Saturday, April 15, 2006


在王子酒店巧遇梁漢文! So happy! I hope I can find someone like him, so my type of guy!

Anyway, today didn't pass as badly as I thought. My phone did not ring for too many times. It doesn't matter. It did not ring much when I was dating either. I played pool twice today. Crazy Friday! And I am glad that my mom was there to watch me for a bit and then at night my dad was there too. It's the first time I played with him. It seems that it could be a potential activity that we do together, bridging the generation gap!

Saturday.... another day that I am supposed to be out. I think I will stay home and read and study. Originally I have two tickets for a Japanese horror in Langham Palace at 1130pm. Now I think I may give up the tickets. It's kind of stupid to go to Kowloon to see a movie for only one hour. If there were two of us, the case and feeling would be different. Now, things changed and so did my feelings.

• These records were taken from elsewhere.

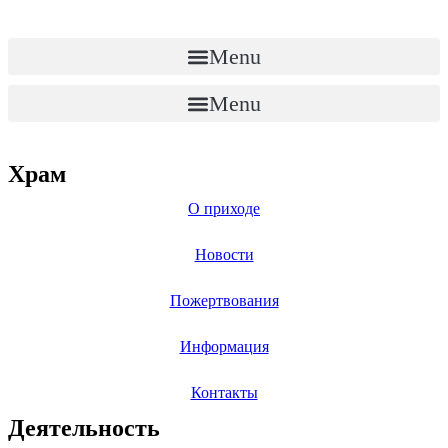
Перейти
к
содержимому
Menu
Menu
Храм
О приходе
Новости
Пожертвования
Информация
Контакты
Деятельность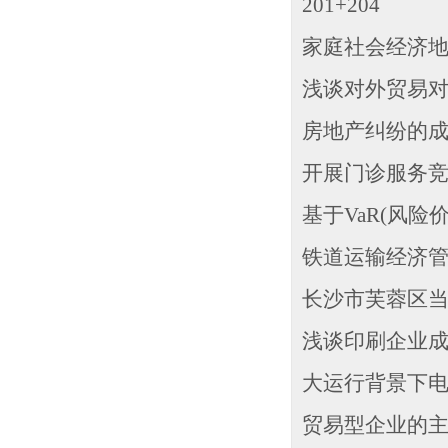
201+204
家庭社会经济地位
浅谈对外贸易对河
房地产纠纷的成因
开展门诊服务竞赛
基于VaR(风险价
铁道运输经济管理
长沙市芙蓉区当前
浅谈印刷企业成本
大运行背景下电
贸易型企业的主要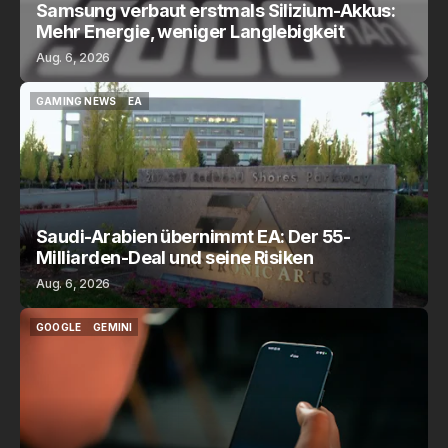
Samsung verbaut erstmals Silizium-Akkus:
Mehr Energie, weniger Langlebigkeit
Aug. 6, 2026
GAMING NEWS
EA
GAMING NEWS
EA
Saudi-Arabien übernimmt EA: Der 55-
Milliarden-Deal und seine Risiken
Aug. 6, 2026
GOOGLE
GEMINI
GOOGLE
GEMINI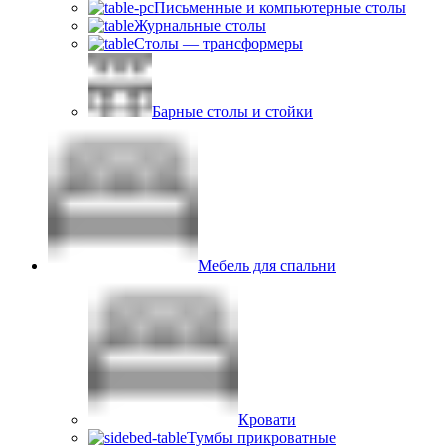
Письменные и компьютерные столы
Журнальные столы
Столы — трансформеры
Барные столы и стойки
Мебель для спальни
Кровати
Тумбы прикроватные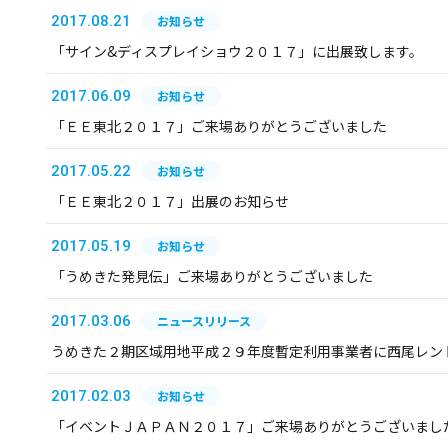
2017.08.21
お知らせ
「サイン&ディスプレイショウ２０１７」に出展致します。
2017.06.09
お知らせ
「ＥＥ東北２０１７」ご来場ありがとうございました
2017.05.22
お知らせ
「ＥＥ東北２０１７」出展のお知らせ
2017.05.19
お知らせ
「うめきた発見伝」ご来場ありがとうございました
2017.03.06
ニュースリリース
うめきた２期区域用地平成２９年度暫定利用事業者に西尾レン
2017.02.03
お知らせ
「イベントＪＡＰＡＮ２０１７」ご来場ありがとうございまし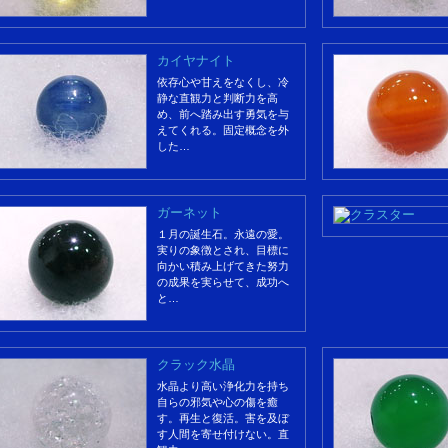
カイヤナイト
依存心や甘えをなくし、冷
静な直観力と判断力を高
め、前へ踏み出す勇気を与
えてくれる。固定概念を外
した…
ガーネット
１月の誕生石。永遠の愛。
実りの象徴とされ、目標に
向かい積み上げてきた努力
の成果を実らせて、成功へ
と…
クラック水晶
水晶より高い浄化力を持ち
自らの邪気や心の傷を癒
す。再生と復活。害を及ぼ
す人間を寄せ付けない。直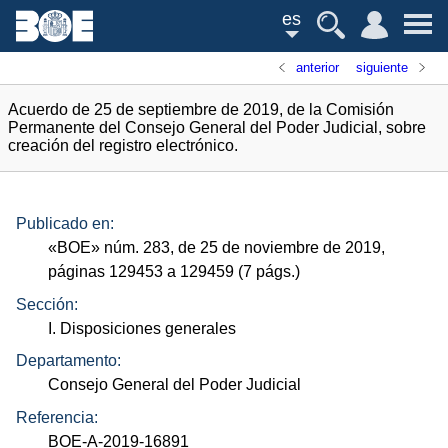
es
anterior
siguiente
Acuerdo de 25 de septiembre de 2019, de la Comisión
Permanente del Consejo General del Poder Judicial, sobre
creación del registro electrónico.
Publicado en:
«
BOE
»
núm.
283, de 25 de noviembre de 2019,
páginas 129453 a 129459 (7
págs.
)
Sección:
I. Disposiciones generales
Departamento:
Consejo General del Poder Judicial
Referencia:
BOE-A-2019-16891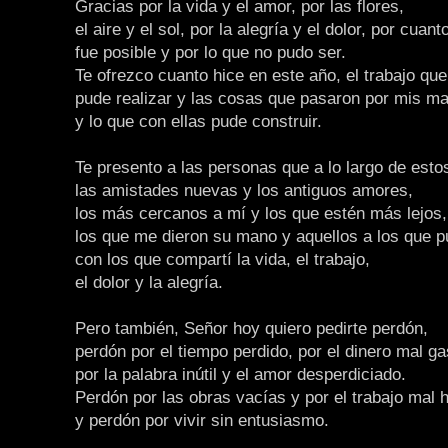
Gracias por la vida y el amor, por las flores,
el aire y el sol, por la alegría y el dolor, por cuant
fue posible y por lo que no pudo ser.
Te ofrezco cuanto hice en este año, el trabajo que
pude realizar y las cosas que pasaron por mis m
y lo que con ellas pude construir.
Te presento a las personas que a lo largo de est
las amistades nuevas y los antiguos amores,
los más cercanos a mí y los que estén más lejos,
los que me dieron su mano y aquellos a los que p
con los que compartí la vida, el trabajo,
el dolor y la alegría.
Pero también, Señor hoy quiero pedirte perdón,
perdón por el tiempo perdido, por el dinero mal ga
por la palabra inútil y el amor desperdiciado.
Perdón por las obras vacías y por el trabajo mal 
y perdón por vivir sin entusiasmo.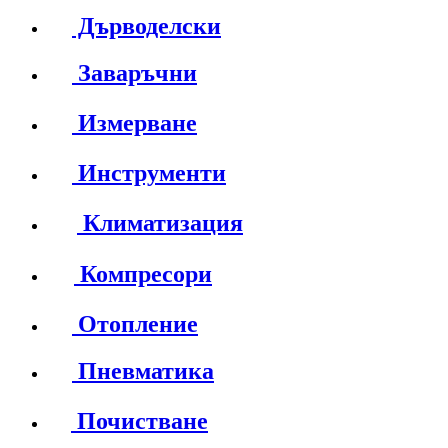
Дърводелски
Заваръчни
Измерване
Инструменти
Климатизация
Компресори
Отопление
Пневматика
Почистване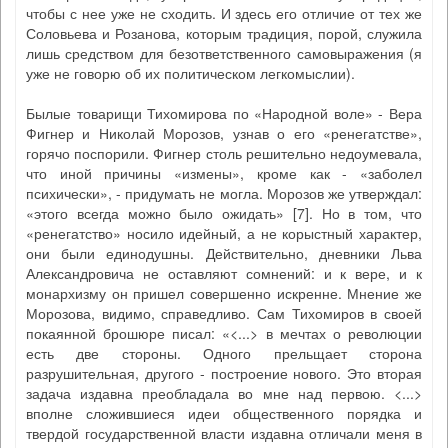
чтобы с нее уже не сходить. И здесь его отличие от тех же
Соловьева и Розанова, которым традиция, порой, служила
лишь средством для безответственного самовыражения (я
уже не говорю об их политическом легкомыслии).
Былые товарищи Тихомирова по «Народной воле» - Вера
Фигнер и Николай Морозов, узнав о его «ренегатстве»,
горячо поспорили. Фигнер столь решительно недоумевала,
что иной причины «измены», кроме как - «заболел
психически», - придумать не могла. Морозов же утверждал:
«этого всегда можно было ожидать» [7]. Но в том, что
«ренегатство» носило идейный, а не корыстный характер,
они были единодушны. Действительно, дневники Льва
Александровича не оставляют сомнений: и к вере, и к
монархизму он пришел совершенно искренне. Мнение же
Морозова, видимо, справедливо. Сам Тихомиров в своей
покаянной брошюре писал: «<...> в мечтах о революции
есть две стороны. Одного прельщает сторона
разрушительная, другого - построение нового. Это вторая
задача издавна преобладала во мне над первою. <...>
вполне сложившиеся идеи общественного порядка и
твердой государственной власти издавна отличали меня в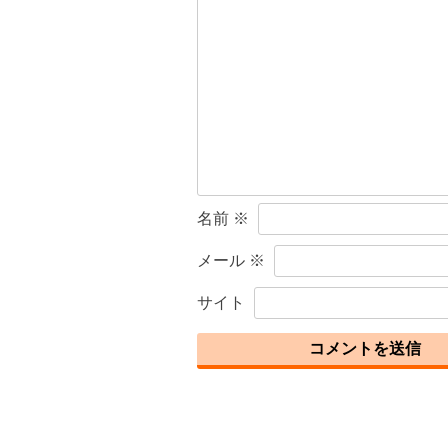
ゲ
ー
シ
ョ
ン
名前
※
メール
※
サイト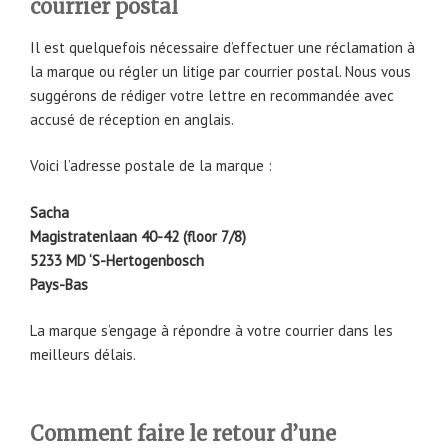
courrier postal
Il est quelquefois nécessaire d’effectuer une réclamation à
la marque ou régler un litige par courrier postal. Nous vous
suggérons de rédiger votre lettre en recommandée avec
accusé de réception en anglais.
Voici l’adresse postale de la marque :
Sacha
Magistratenlaan 40-42 (floor 7/8)
5233 MD ‘S-Hertogenbosch
Pays-Bas
La marque s’engage à répondre à votre courrier dans les
meilleurs délais.
Comment faire le retour d’une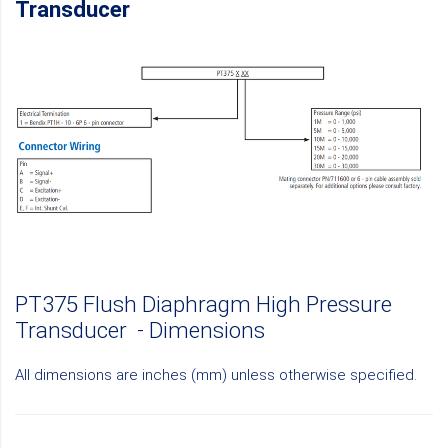
Transducer
PT375 Flush Diaphragm High Pressure
Transducer - Dimensions
All dimensions are inches (mm) unless otherwise specified.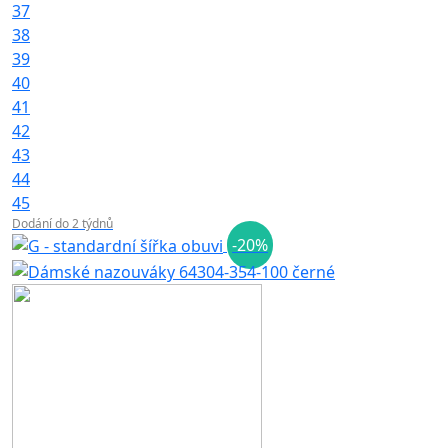
37
38
39
40
41
42
43
44
45
Dodání do 2 týdnů
-20%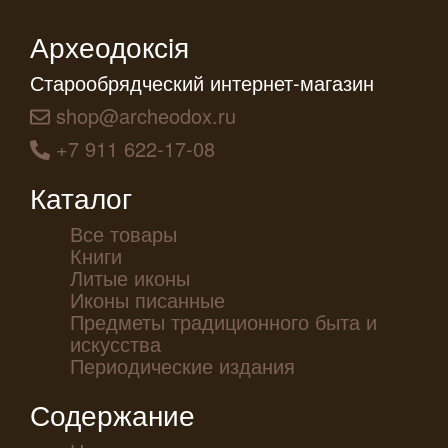
Археодоксiя
Старообрядческий интернет-магазин
shop@archeodox.ru
+7 911 622-17-08
Каталог
Все товары
Книги
Литые иконы
Иконы писанные
Предметы традиционного быта и
искусства
Периодические издания
Содержание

I don't know why I fucked up this time, again and again. Am I the one to blame? I just demand a little more action in calling me and this still can't be done. I really don't understand the logic behind. What am I? You tried so hard to get me and then put me aside. What am I? What am I? I think I know the way two people can maintain a relationship. It's just so not your way.

Just want to say 梁漢文 is not the type of guy who works in Cafe de Carol. He is cool in my eyes. So what?